InsightFace_Pytorch
InsightFace_Pytorch copied to clipboard
code seems do not support resume training from a saved weight?
I was training a model using CASIA-Webface and it stopped in some where of total epochs accidentally. So I've add some lines in Learner.py and tried to resume training but got failed. here is my resuming code:
def train(self, conf, epochs,resume=False,fixed_str=None):
self.model.train()
conf.device = torch.device("cuda" if torch.cuda.is_available() else "cpu")
self.model = nn.DataParallel(self.model)
self.head = nn.DataParallel(self.head)
self.model.cuda()
self.head.cuda()
start_epoch=0
if resume==True:
if not fixed_str:
raise ValueError('must input fixed_str parameter!')
self.load_state(conf,fixed_str)
self.step = int(fixed_str.split('_')[-2].split(':')[1])+1
start_epoch = self.step//len(self.loader)
self.step = start_epoch*len(self.loader)+1
print('loading model at epoch {} done!'.format(start_epoch))
print(self.optimizer)
running_loss = 0.
dc_loss = 0.
bceloss_func = nn.BCELoss()
for e in range(start_epoch,epochs):
print('epoch {} started'.format(e))
if e == self.milestones[0]:
self.schedule_lr()
if e == self.milestones[1]:
self.schedule_lr()
#nothing changed below
I've changed nothing below. The wired thing is that when I load whichever the weights of all of model, head and optimizer and then continue training, I got a very high CELoss. I tested it in a ipython notebook. When I random initialize a learner, I got CELoss around 45, but when I load a weights(which get a 93% acc on LFW) for the learner I got CELoss around 77. I think the problem lies in the logic of class Arcface in Learner.py but I am not sure. If anyone could help me figure out the issue?

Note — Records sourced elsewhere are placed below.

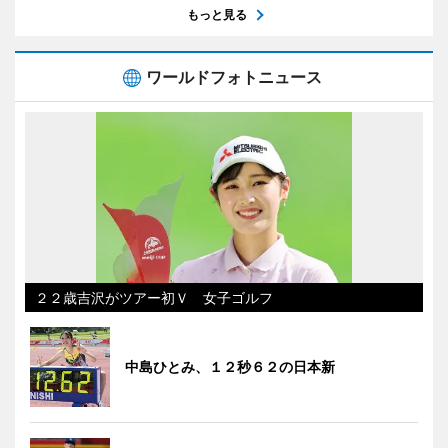
もっと見る
ワールドフォトニュース
２２歳吉沢がツアー初Ｖ 女子ゴルフ
中島ひとみ、１２秒６２の日本新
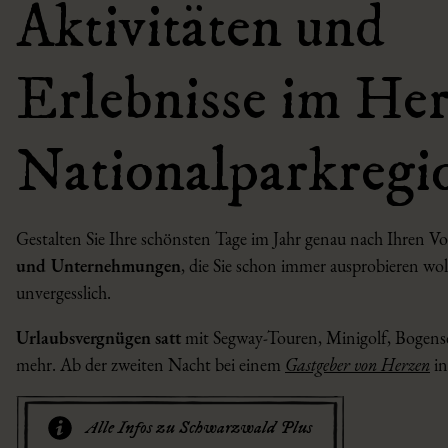
Aktivitäten und
Erlebnisse im Her
Nationalparkregi
Gestalten Sie Ihre schönsten Tage im Jahr genau nach Ihren V
und Unternehmungen
, die Sie schon immer ausprobieren wol
unvergesslich.
Urlaubsvergnügen satt
mit Segway-Touren, Minigolf, Bogens
mehr. Ab der zweiten Nacht bei einem
Gastgeber von Herzen
in
Alle Infos zu Schwarzwald Plus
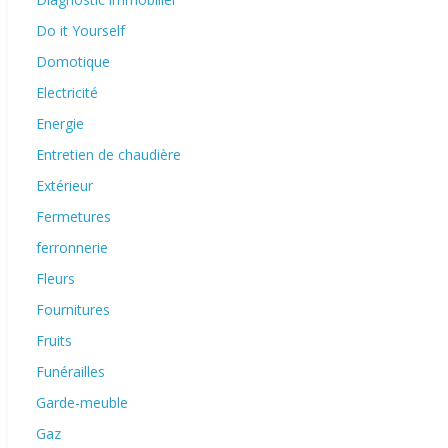
Do it Yourself
Domotique
Electricité
Energie
Entretien de chaudière
Extérieur
Fermetures
ferronnerie
Fleurs
Fournitures
Fruits
Funérailles
Garde-meuble
Gaz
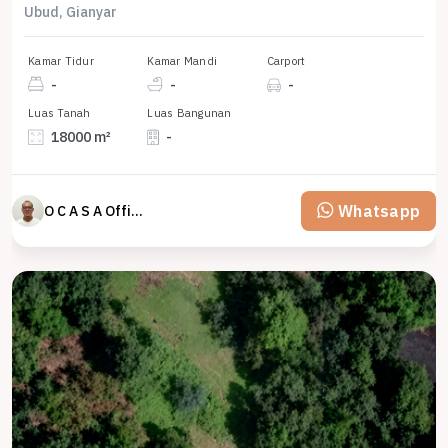
Ubud, Gianyar
Kamar Tidur
Kamar Mandi
Carport
-
-
-
Luas Tanah
Luas Bangunan
18000 m²
-
Whatsapp
O C A S A Official property perfected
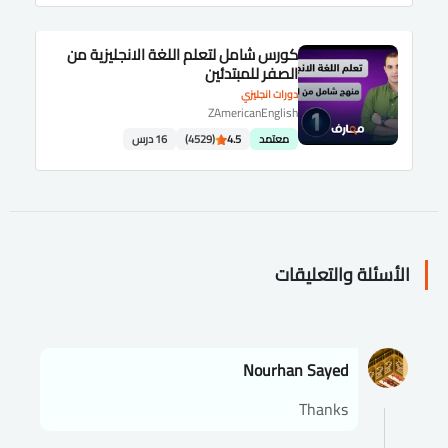
كورس شامل لتعلم اللغة الانجليزية من
الصفر للمبتدئين
دورات انجليزي
ZAmericanEnglish
معتمد
4.5
(4529)
16 درس
الأسئلة والتعليقات
Nourhan Sayed
Thanks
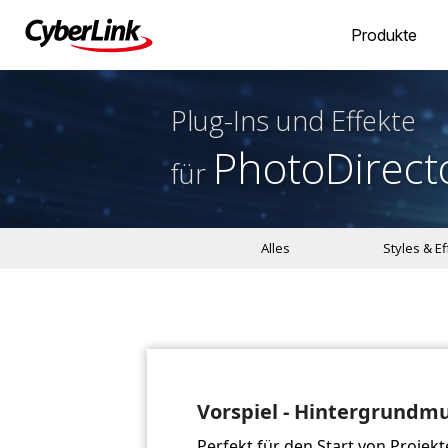
Produkte
Plug-Ins und Effekte
PhotoDirect
für
Alles
Styles & E
Vorspiel - Hintergrundm
Perfekt für den Start von Proje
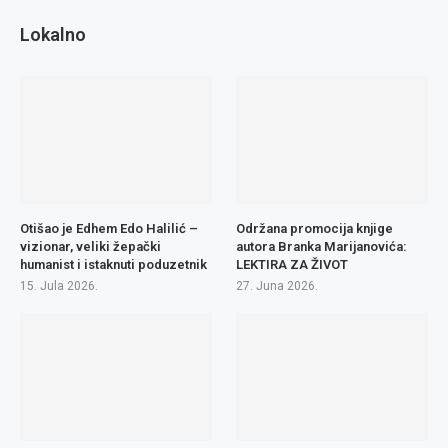
Lokalno
Otišao je Edhem Edo Halilić –
Održana promocija knjige
vizionar, veliki žepački
autora Branka Marijanovića:
humanist i istaknuti poduzetnik
LEKTIRA ZA ŽIVOT
15. Jula 2026.
27. Juna 2026.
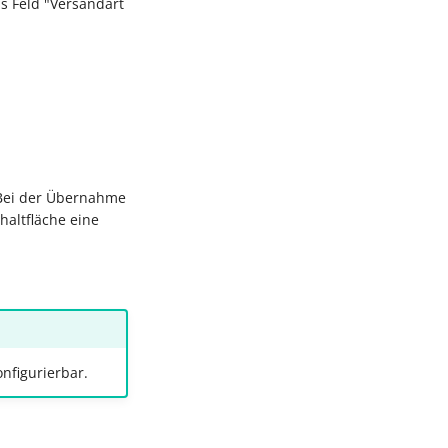
as Feld "Versandart
 Bei der Übernahme
haltfläche eine
nfigurierbar.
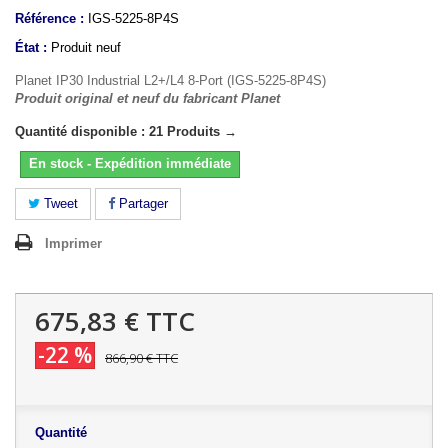
Référence :
IGS-5225-8P4S
État :
Produit neuf
Planet IP30 Industrial L2+/L4 8-Port (IGS-5225-8P4S)
Produit original et neuf du fabricant Planet
Quantité disponible : 21 Produits →
En stock - Expédition immédiate
Tweet
Partager
Imprimer
675,83 €
TTC
-22 %
866,90 €
TTC
Quantité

Resuming training works well for me. I didnt change anything in train method and use Arcface head.
Resuming training works well for me. I didnt change anything in train method and use Arcface head.
@boomberung thx. Then maybe my problem lies in nn.DataParallel. I will try it later.
@qq184861643 When I change ArcFace to my own head I have same issue like you. Random initial loss is ~45, but when I resume training from weights loss start from ~50 (and lfw acc is 94%).
Hi Unrelated to your question maybe, but i wanted to perform face verification , and the current arcface architecture does not perform really well on my dataset, is it possible to fine tune the model, with my custom dataset?
Thanks in advance
@boomberung Hi! have you figured it out how to solve this? I've tried several methods but still can't fix it
@DecentMakeover if we can't solve the resuming issue I don't think fine-tuning is possible
@qq184861643 No, but I found that even with the curve loss function, the network is learning normally. And I think the problem is with this line "loss_board = running_loss / self.board_loss_every"
@qq184861643 @boomberung Have you solved the problem about resuming?
Hi Unrelated to your question maybe, but i wanted to perform face verification , and the current arcface architecture does not perform really well on my dataset, is it possible to fine tune the model, with my custom dataset?
Thanks in advance
Yes, it is possible. But, I can not get high accuracy when training on my custom dataset. Have you got any idea to solve it?